MY FAVORITE PEOPLE, MY FAVORITE RECIPES: DAVID LEITE
At my very-first IACP conference, I met this great, gregarious guy who seemed to know everyone and have the skinny on everything. Because he does. David Leite (Portuguese for milk, rhymes with eat) curates the award-winning culinary clearinghouse Leite’s Culinaria, which he founded in 1999, before blogs were a thing. His 2010 book The New Portuguese Table won the IACP/Julia Child First Book Award. His brand spankin’ new Notes on a Banana (Banana is David’s family nickname) explores another country — a bigger, darker one — bipolar disorder. Leite has not only struggled with it, he’s pulled off the magic trick of turning his experience into a joyride of a read. The book is also a love story about his larger-than-life Portuguese family and of course it’s also about food. “It was one of the ways we bonded,” he writes.
Leite’s Culinaria lets everyone bond over food, with food essays, chef interviews, recipe-testing programming and recipes sourced from all over, including this one for DYI Larabars.
This stunning and long-awaited memoir is a candid, courageous, and at times laugh-out-loud funny story of family, food, mental illness, and sexual identity.

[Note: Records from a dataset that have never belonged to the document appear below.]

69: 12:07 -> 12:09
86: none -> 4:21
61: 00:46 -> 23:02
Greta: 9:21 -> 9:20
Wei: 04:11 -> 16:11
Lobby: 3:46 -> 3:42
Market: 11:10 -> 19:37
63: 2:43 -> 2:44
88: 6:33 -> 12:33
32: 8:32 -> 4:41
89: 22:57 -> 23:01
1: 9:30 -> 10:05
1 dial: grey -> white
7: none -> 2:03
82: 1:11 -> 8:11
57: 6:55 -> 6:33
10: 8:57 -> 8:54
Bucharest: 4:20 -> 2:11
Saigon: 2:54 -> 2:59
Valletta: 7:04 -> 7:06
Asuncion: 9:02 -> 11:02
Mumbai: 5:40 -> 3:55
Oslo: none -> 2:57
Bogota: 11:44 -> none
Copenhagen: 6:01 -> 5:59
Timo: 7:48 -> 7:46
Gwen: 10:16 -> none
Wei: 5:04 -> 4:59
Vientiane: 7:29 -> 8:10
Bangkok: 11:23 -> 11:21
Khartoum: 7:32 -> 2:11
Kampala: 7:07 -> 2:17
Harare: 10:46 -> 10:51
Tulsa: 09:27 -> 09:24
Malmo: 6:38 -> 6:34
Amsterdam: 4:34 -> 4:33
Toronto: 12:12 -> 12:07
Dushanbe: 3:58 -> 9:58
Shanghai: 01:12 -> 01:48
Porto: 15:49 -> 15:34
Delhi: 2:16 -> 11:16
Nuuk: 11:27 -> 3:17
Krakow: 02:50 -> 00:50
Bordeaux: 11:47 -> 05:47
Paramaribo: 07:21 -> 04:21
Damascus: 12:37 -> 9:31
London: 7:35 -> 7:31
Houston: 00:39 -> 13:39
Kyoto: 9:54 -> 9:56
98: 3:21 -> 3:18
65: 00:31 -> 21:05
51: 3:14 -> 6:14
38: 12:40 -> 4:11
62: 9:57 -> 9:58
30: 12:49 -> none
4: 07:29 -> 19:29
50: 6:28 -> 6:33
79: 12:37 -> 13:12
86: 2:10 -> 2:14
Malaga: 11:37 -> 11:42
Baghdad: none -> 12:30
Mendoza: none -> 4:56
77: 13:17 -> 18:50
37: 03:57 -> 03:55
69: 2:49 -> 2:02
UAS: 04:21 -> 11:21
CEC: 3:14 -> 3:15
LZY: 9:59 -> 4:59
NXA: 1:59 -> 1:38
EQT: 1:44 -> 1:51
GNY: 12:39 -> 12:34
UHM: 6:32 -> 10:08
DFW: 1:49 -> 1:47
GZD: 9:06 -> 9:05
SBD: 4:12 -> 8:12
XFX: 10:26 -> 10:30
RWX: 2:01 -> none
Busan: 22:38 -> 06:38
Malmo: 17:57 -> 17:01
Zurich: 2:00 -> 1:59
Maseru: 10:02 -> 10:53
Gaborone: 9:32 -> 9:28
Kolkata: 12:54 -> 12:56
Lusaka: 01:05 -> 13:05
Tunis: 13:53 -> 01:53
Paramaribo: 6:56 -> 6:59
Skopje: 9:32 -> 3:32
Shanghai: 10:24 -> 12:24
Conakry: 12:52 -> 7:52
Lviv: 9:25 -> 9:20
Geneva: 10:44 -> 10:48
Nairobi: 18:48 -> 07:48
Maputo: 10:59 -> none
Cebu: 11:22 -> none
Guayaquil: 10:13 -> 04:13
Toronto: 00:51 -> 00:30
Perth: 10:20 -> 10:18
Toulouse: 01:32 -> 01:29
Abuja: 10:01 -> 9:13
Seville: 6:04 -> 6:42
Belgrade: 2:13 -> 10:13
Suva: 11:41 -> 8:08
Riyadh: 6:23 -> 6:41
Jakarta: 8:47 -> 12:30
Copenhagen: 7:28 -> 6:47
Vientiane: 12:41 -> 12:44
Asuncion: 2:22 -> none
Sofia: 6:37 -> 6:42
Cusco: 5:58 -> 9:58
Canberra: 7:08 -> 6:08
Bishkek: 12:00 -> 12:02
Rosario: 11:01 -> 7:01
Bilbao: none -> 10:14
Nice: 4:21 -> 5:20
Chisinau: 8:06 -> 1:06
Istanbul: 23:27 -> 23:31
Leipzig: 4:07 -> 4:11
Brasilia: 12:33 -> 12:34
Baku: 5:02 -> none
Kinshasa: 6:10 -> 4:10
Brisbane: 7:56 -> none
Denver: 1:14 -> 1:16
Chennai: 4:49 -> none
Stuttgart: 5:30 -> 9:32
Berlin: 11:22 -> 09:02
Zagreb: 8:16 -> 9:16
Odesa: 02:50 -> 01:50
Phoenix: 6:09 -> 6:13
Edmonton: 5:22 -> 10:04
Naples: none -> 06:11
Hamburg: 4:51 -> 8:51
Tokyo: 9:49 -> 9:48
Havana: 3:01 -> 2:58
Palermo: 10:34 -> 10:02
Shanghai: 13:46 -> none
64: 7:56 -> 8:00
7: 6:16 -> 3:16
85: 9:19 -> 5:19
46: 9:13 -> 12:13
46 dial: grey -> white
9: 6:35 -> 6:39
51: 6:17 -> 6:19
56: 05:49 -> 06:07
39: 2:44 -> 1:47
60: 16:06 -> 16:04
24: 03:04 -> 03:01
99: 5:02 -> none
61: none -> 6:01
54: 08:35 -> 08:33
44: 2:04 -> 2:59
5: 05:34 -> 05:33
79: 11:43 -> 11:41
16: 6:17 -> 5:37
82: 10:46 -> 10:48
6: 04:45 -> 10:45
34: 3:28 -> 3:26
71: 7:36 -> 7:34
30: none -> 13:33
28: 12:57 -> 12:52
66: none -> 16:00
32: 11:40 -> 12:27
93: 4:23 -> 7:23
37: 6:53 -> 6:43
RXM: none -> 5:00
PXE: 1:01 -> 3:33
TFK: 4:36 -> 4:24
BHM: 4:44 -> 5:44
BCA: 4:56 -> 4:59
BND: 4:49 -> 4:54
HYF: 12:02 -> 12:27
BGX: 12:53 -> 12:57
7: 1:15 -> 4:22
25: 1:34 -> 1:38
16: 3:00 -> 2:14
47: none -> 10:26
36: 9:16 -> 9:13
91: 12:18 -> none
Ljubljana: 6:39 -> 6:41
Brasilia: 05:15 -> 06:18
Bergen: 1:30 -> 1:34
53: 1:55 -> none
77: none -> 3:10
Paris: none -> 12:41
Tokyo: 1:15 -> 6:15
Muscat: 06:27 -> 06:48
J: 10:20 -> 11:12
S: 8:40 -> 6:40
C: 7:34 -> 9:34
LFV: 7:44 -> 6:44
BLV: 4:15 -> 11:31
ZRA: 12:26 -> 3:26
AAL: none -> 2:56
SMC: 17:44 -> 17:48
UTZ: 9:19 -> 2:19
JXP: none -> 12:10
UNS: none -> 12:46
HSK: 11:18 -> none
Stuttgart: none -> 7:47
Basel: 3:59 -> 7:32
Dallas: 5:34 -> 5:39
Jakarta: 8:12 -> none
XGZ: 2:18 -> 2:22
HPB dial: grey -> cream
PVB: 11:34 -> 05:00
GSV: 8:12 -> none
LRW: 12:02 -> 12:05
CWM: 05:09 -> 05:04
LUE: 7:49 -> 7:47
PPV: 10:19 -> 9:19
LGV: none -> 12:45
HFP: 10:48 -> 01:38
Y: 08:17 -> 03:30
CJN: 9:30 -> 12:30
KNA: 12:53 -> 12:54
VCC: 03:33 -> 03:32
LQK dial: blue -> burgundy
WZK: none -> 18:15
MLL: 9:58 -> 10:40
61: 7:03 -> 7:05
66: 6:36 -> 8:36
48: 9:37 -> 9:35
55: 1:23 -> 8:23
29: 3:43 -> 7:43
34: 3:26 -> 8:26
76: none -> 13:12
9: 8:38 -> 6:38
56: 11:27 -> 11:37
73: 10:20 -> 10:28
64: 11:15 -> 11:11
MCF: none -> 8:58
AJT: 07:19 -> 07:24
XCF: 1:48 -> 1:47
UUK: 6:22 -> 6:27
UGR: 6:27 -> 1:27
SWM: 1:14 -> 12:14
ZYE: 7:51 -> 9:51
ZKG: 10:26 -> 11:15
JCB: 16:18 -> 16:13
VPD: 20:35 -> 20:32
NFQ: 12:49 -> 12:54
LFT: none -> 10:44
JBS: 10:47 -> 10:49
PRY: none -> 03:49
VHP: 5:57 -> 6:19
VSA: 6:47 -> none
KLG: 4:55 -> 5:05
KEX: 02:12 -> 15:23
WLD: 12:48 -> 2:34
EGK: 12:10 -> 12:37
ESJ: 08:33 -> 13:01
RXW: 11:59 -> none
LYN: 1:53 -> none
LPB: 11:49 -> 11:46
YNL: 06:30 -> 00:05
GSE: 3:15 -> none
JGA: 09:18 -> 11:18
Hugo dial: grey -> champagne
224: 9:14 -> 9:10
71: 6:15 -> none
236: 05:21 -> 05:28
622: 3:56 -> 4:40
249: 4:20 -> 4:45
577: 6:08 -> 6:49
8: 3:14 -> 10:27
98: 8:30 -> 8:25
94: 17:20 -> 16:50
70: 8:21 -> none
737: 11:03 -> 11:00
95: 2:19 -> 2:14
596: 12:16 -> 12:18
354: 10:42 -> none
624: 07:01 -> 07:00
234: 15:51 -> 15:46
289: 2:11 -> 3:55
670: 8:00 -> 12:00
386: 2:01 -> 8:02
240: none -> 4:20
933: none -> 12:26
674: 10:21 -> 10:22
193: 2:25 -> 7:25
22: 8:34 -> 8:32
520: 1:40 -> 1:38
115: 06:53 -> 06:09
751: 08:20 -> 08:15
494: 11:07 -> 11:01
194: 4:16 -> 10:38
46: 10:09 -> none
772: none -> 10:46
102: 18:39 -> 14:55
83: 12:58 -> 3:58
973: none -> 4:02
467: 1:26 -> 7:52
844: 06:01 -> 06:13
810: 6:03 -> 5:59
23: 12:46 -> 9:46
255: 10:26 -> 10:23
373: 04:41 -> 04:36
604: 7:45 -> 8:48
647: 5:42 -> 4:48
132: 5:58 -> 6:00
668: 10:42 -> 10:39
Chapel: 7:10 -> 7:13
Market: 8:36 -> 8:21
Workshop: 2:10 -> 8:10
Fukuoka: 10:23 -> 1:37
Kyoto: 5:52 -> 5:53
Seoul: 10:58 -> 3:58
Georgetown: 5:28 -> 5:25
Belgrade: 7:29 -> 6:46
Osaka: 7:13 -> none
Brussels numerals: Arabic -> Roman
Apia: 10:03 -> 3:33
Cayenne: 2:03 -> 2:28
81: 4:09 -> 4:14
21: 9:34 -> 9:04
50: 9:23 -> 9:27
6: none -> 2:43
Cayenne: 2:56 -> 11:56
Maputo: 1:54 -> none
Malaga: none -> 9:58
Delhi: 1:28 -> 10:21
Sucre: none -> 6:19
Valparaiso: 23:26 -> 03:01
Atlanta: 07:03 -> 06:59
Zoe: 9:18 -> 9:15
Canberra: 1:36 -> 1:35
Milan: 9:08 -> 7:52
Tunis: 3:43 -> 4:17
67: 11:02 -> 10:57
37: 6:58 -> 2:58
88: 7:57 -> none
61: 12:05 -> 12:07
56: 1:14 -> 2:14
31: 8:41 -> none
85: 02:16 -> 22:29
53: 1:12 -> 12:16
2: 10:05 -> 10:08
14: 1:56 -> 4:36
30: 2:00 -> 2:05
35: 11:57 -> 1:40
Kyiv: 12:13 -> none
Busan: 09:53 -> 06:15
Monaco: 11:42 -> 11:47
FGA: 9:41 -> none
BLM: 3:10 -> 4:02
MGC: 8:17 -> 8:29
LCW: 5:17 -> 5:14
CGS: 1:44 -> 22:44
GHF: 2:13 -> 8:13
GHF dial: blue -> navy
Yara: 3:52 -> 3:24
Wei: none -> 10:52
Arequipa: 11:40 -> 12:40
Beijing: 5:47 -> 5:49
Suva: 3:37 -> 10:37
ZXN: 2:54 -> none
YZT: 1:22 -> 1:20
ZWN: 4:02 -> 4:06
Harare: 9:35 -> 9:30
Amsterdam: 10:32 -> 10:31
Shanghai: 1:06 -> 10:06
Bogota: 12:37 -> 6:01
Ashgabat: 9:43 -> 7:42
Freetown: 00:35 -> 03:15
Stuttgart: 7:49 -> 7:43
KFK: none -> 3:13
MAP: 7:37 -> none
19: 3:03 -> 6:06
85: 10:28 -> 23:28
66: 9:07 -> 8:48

Notes on a Banana is his heartfelt, unflinchingly honest, yet tender memoir of growing up, accepting himself, and turning his love of food into an award-winning career. Reminiscing about the people and events that shaped him, David looks back at the highs and lows of his life: from his rejection of being gay and his attempt to “turn straight” through Aesthetic Realism, a cult in downtown Manhattan, to becoming a writer, cookbook author, and web publisher, to his twenty-four-year relationship with Alan, known to millions of David’s readers as “The One,” which began with (what else?) food. Throughout the journey, David returns to his stoves and tables, and those of his family, as a way of grounding himself.
Follow David Leite:
Homemade Larabars
by Camilla V. Saulsbury from Power Hungry ( Lake Isle Press, 2013) Original recipe at Leite’s Culinaria Photo credit Tina RuppIngredients
- Mild olive oil vegetable, or coconut oil, for the pan
- 1 cup packed dried cherries
- 1/4 cup packed pitted, soft whole dates
- 1 cup warm water
- 1 cup raw almonds
- 1/4 teaspoon ground cinnamon
- 1/8 teaspoon fine sea salt optional
Instructions
Line a 9-by-5-inch loaf pan with a sheet of parchment or plastic wrap and give it a slick of oil. In a small bowl, mix together the cherries, dates, and warm water and let the fruit rest and soften for a few minutes. Drain the fruit and blot dry with paper towels. Meanwhile, place the almonds in a food processor and process until fluffy, light and floury. Add the drained fruit, cinnamon, and salt (if using). Pulse everything together until everything coalesces and turns doughlike. This could take up to 2 minutes. Spoon the mixture into the prepared loaf pan. Top with one more slick of oil — like hardly any. Cover with parchment paper, wax paper or plastic wrap and using your hand or a large spoon, flatten and even. Leave the paper or plastic wrap in place and refrigerate for at least 30 minutes. Take the edges of the parchment or plastic wrap used to line the bottom and lift the bar mixture out of the loaf pan and onto a cutting board. Lose the paper or plastic and slice the rectangle into 6 bars. Tightly wrap each bar in plastic wrap. The bars will keep wrapped and refrigerated for up to 3 weeks.